Henrik Kragh Sørensen

Henrik Kragh Sørensen (*1973) holds a MSc in mathematics and computer science (1998, Aarhus University) and a PhD in the history and philosophy of mathematics (2022, AU). He has held postdoc positions at in Utrecht (NL), Kristiansand (NO) and at AU, and a position as Associate Professor at AU (2008-2016). Since 2016, he has been Professor of History and Philosophy of Mathematics and Computer Science at the University of Copenhagen. He has been invited to numerous international workshops and to extended research visits in Norway and Australia.

In 2009, Henrik was awarded the Montucla Prize from the International Commission on the History of Mathematics; he has been elected Senior Fellow of DMRCP (Diversity of Mathematical Research Cultures and Practices); PI of an international network for History and Philosophy of Computer Science funded by the Independent Research Fund Denmark; and he has served as vice-president and president of the Danish Society for History of Science.

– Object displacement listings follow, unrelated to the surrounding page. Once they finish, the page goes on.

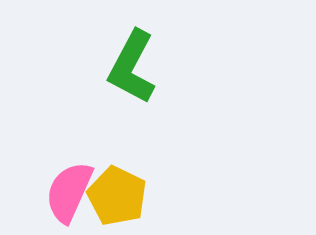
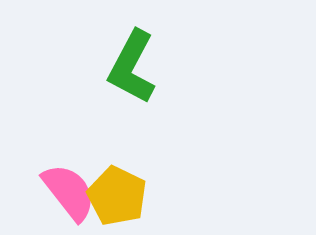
pink semicircle: rotated 118 degrees clockwise
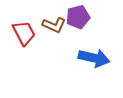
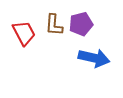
purple pentagon: moved 3 px right, 7 px down
brown L-shape: rotated 70 degrees clockwise
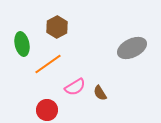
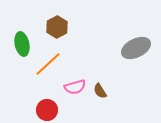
gray ellipse: moved 4 px right
orange line: rotated 8 degrees counterclockwise
pink semicircle: rotated 15 degrees clockwise
brown semicircle: moved 2 px up
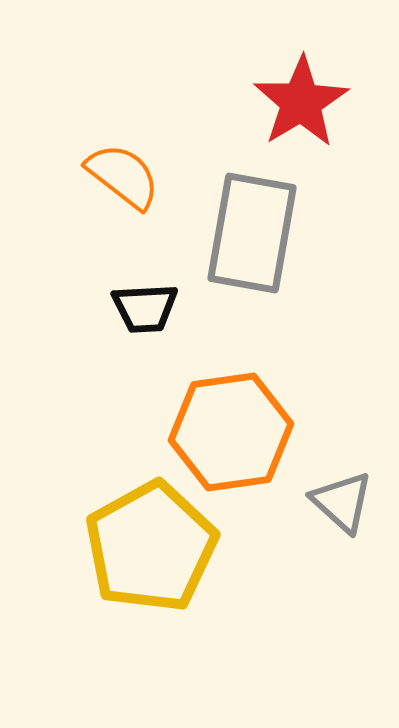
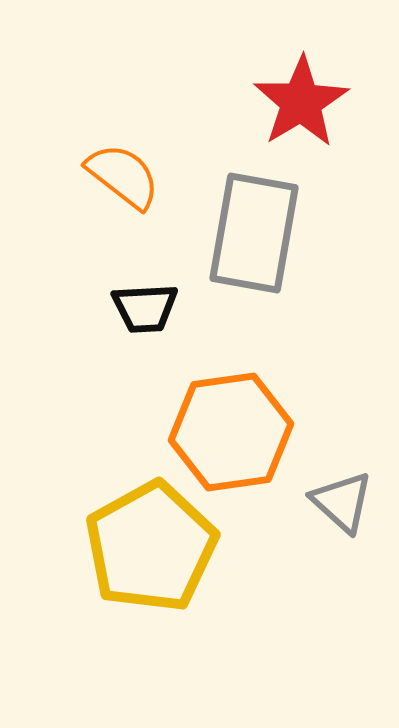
gray rectangle: moved 2 px right
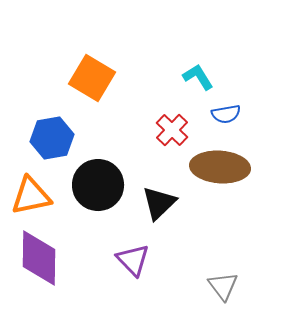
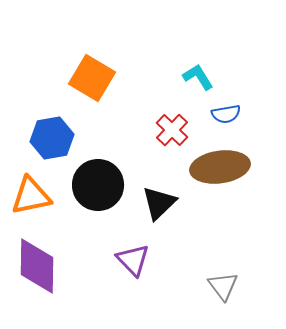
brown ellipse: rotated 12 degrees counterclockwise
purple diamond: moved 2 px left, 8 px down
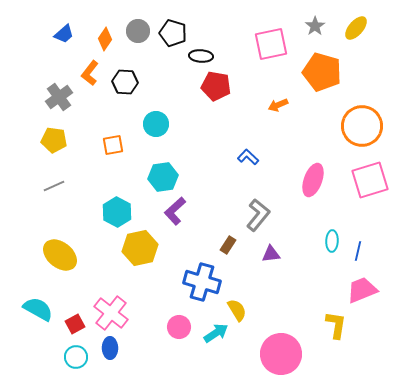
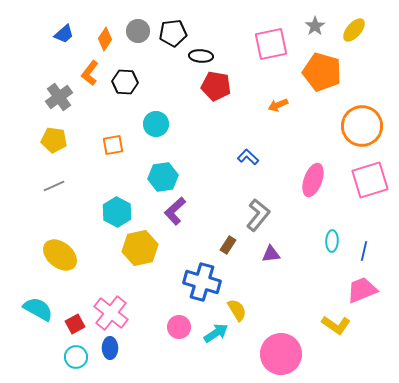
yellow ellipse at (356, 28): moved 2 px left, 2 px down
black pentagon at (173, 33): rotated 24 degrees counterclockwise
blue line at (358, 251): moved 6 px right
yellow L-shape at (336, 325): rotated 116 degrees clockwise
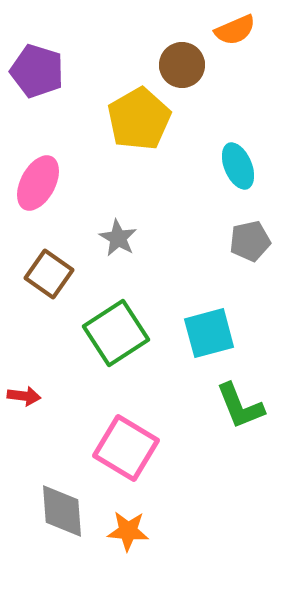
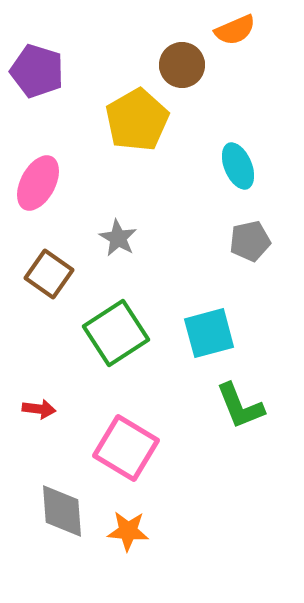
yellow pentagon: moved 2 px left, 1 px down
red arrow: moved 15 px right, 13 px down
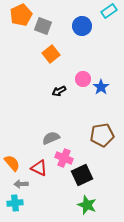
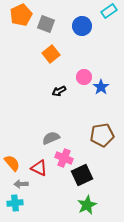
gray square: moved 3 px right, 2 px up
pink circle: moved 1 px right, 2 px up
green star: rotated 24 degrees clockwise
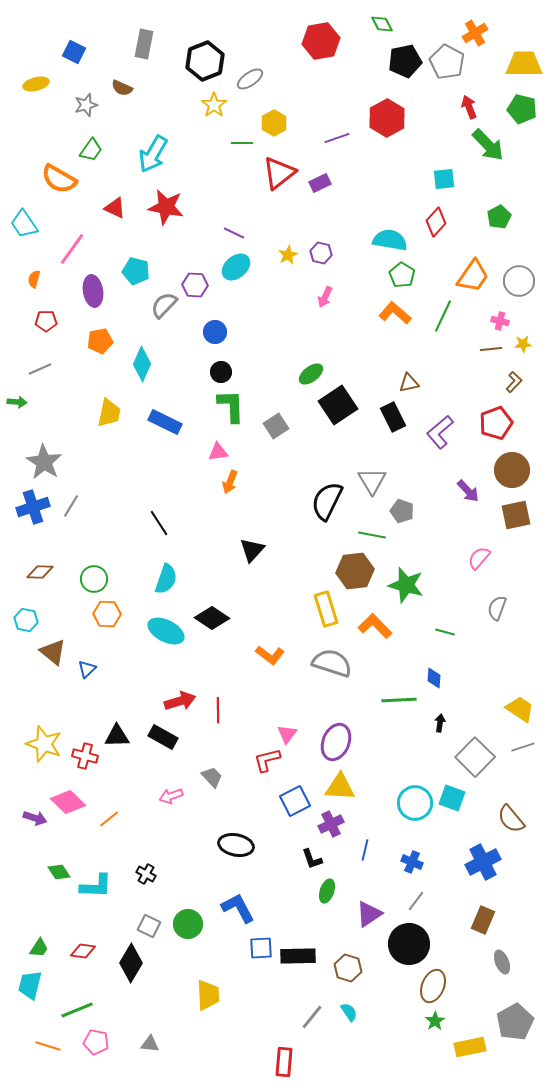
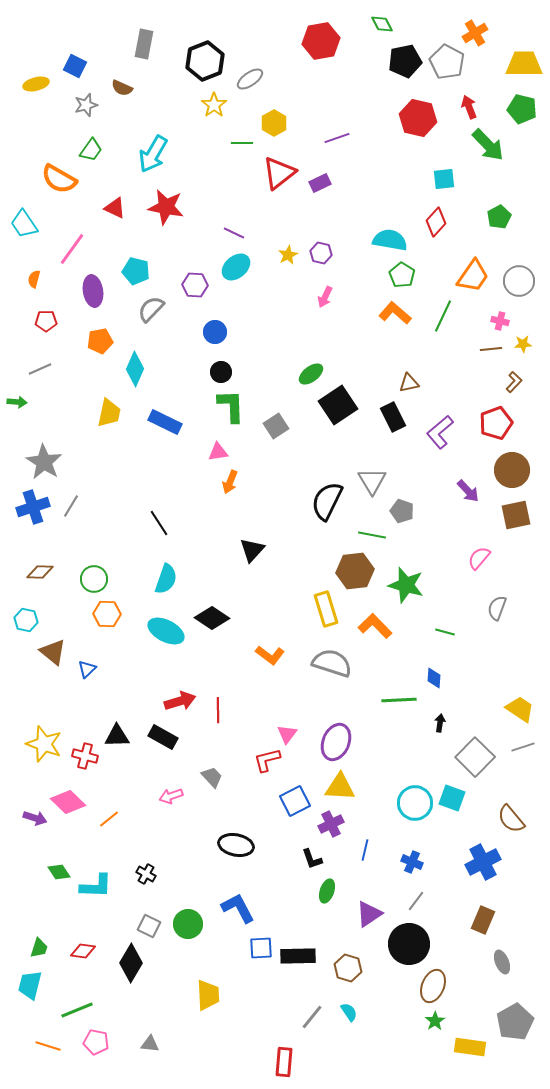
blue square at (74, 52): moved 1 px right, 14 px down
red hexagon at (387, 118): moved 31 px right; rotated 18 degrees counterclockwise
gray semicircle at (164, 305): moved 13 px left, 4 px down
cyan diamond at (142, 364): moved 7 px left, 5 px down
green trapezoid at (39, 948): rotated 15 degrees counterclockwise
yellow rectangle at (470, 1047): rotated 20 degrees clockwise
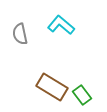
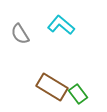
gray semicircle: rotated 20 degrees counterclockwise
green rectangle: moved 4 px left, 1 px up
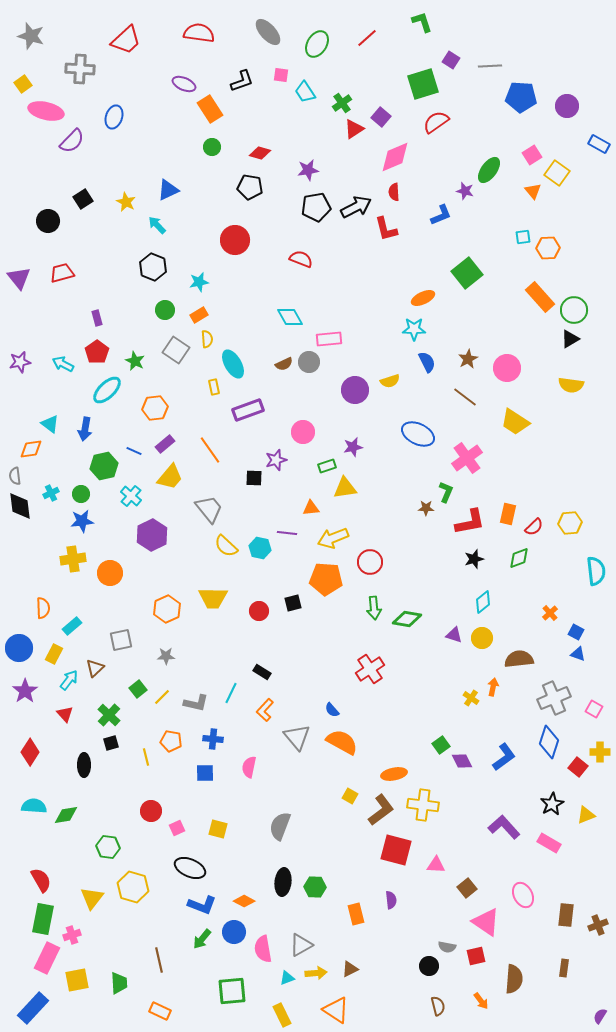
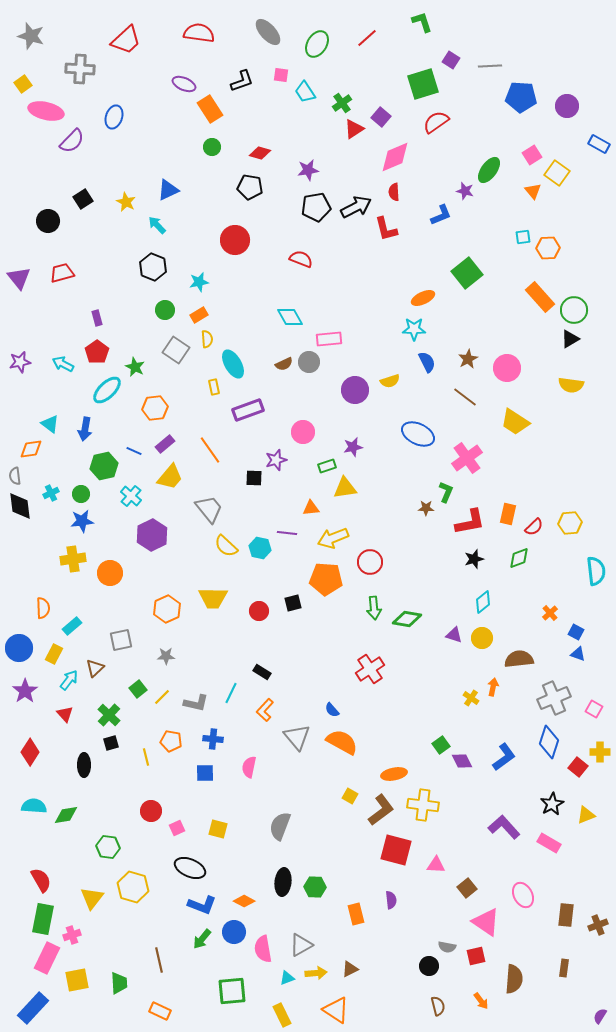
green star at (135, 361): moved 6 px down
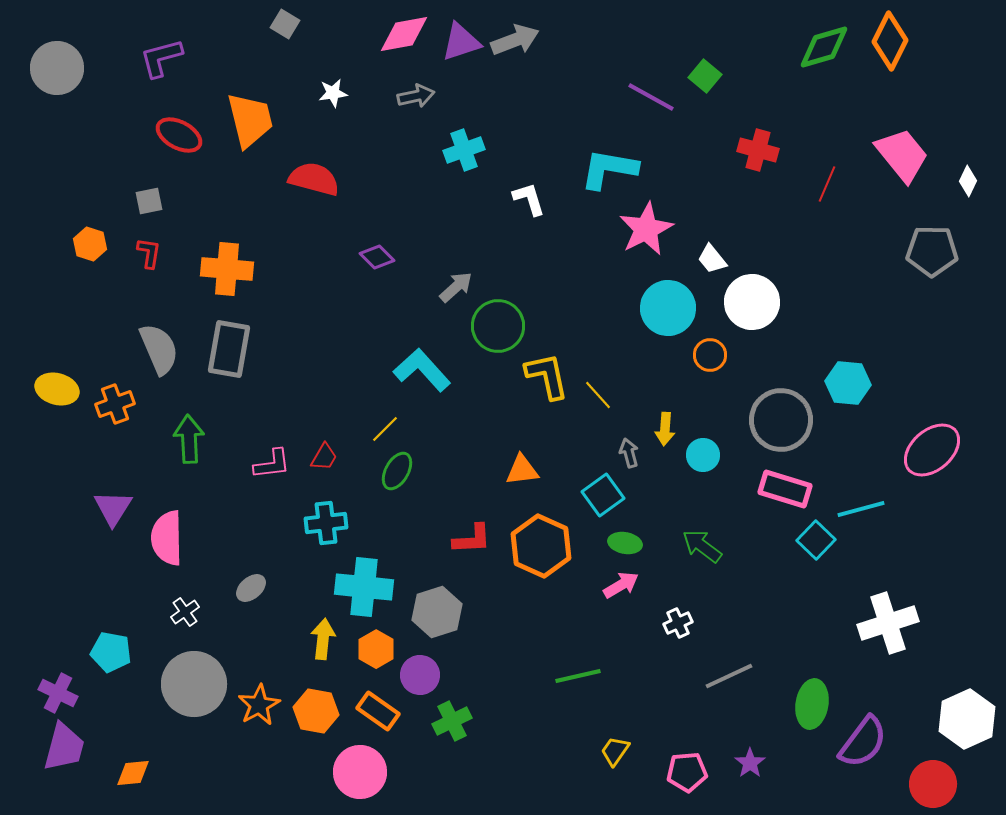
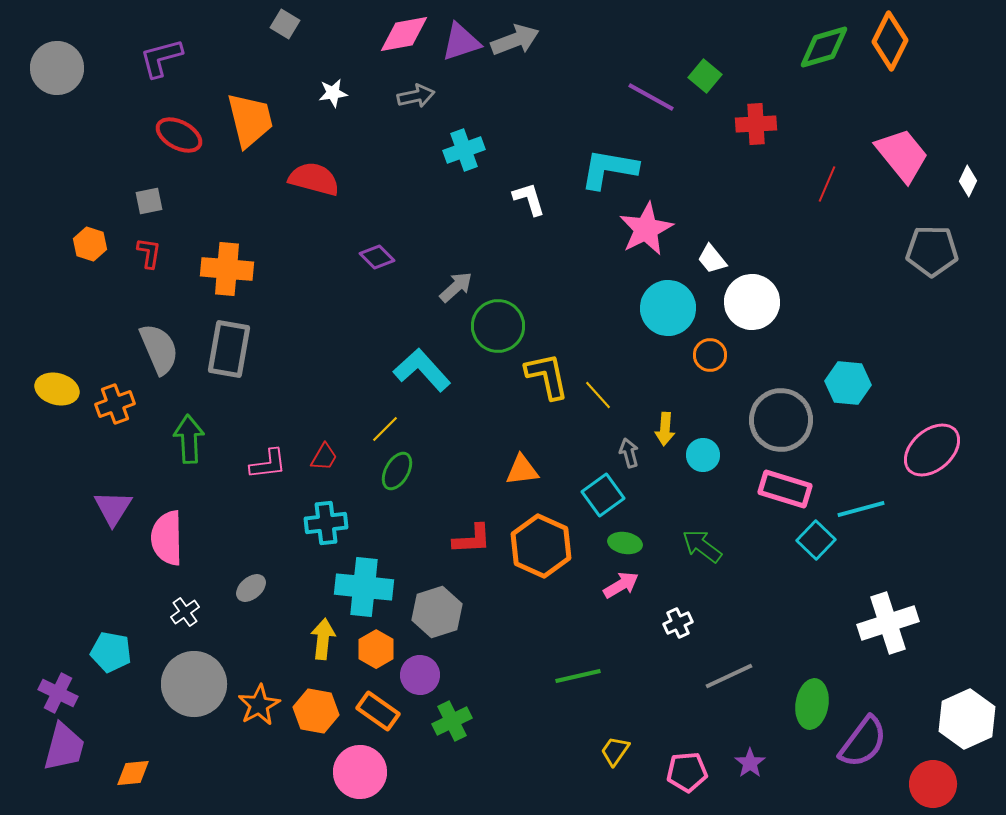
red cross at (758, 150): moved 2 px left, 26 px up; rotated 18 degrees counterclockwise
pink L-shape at (272, 464): moved 4 px left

For the last 15 years, he has been a central contributor to the emerging field of philosophy of mathematical practice, especially the computerization of mathematics, the relation between the empirical and the formal sciences, and collaboration in the formal sciences. He is an international pioneer in applying data science and digital humanities to the study of mathematical and scientific practice, and he currently directs a research group devoted to Digital Humanities for Philosophy of Mathematical Practice at UCPH, hosting international researchers, teaching at PhD courses, and supervising student projects.


In my research project (lab) we use digital methods based on big data and machine learning to facilitate philosophical analyses of research practice, mainly with the field of philosophy of mathematical practice (PMP).

Matematikhistorie i små bidder

On the blog https://matematikhistorie.wordpress.com, I post about teaching history of mathematics using primary sources. The materials are primarily aimed at Danish upper-secondary teaching.


I supervise BSc- and MSc- projects within history and philosophy of mathematical and computer scinece (incl. machine learning).


I teach courses in philosophy of computer science and machine learning (block 4), philosophy of computer science & economics (block 3), and advanced philosophy of mathematics (block 5). Sometimes I also get to teach a course on history of computer science (block 2).


I regularly give presentations for upper-secondary school teachers, and for the lay public on a variety of topics from my fields.